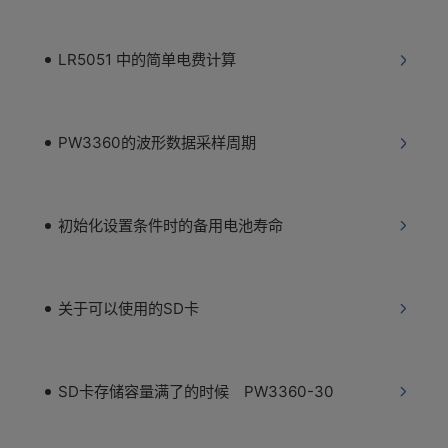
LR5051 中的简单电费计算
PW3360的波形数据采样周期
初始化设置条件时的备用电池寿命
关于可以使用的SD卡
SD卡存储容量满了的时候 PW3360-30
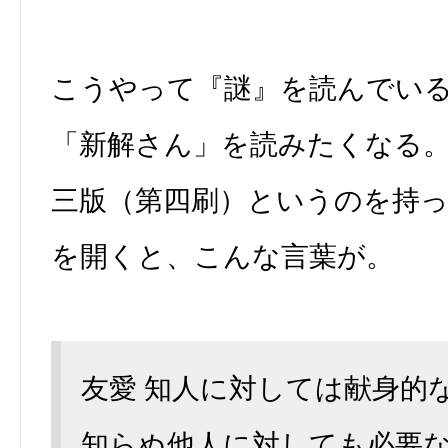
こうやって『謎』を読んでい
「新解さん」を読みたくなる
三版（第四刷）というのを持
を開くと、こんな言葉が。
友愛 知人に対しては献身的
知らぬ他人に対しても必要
----------------
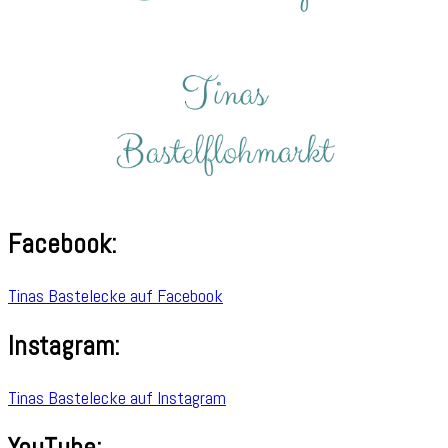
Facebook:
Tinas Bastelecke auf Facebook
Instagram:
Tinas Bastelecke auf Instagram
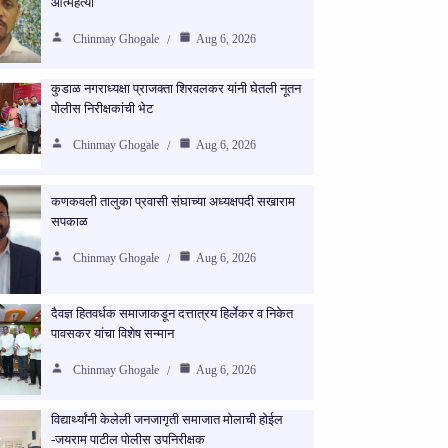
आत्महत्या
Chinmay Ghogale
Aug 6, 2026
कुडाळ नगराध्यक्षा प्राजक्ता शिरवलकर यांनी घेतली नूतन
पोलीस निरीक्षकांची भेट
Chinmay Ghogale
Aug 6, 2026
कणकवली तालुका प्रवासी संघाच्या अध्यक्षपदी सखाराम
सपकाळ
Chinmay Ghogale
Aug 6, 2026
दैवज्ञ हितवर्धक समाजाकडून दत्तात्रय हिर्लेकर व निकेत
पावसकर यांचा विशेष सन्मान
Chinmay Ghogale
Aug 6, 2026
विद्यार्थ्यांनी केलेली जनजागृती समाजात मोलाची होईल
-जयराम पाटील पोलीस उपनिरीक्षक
----------------
WORK REQUIRED: Write out word for word the lines of the listing above from the line with "LR5051 中的简单电费计算" to the line with "知らぬ他人に対しても必要", taking in both of those lines but no pictures.

ANSWER SECTION:
LR5051 中的简单电费计算
PW3360的波形数据采样周期
初始化设置条件时的备用电池寿命
关于可以使用的SD卡
SD卡存储容量满了的时候 PW3360-30
こうやって『謎』を読んでい
「新解さん」を読みたくなる
三版（第四刷）というのを持
を開くと、こんな言葉が。
友愛 知人に対しては献身的
知らぬ他人に対しても必要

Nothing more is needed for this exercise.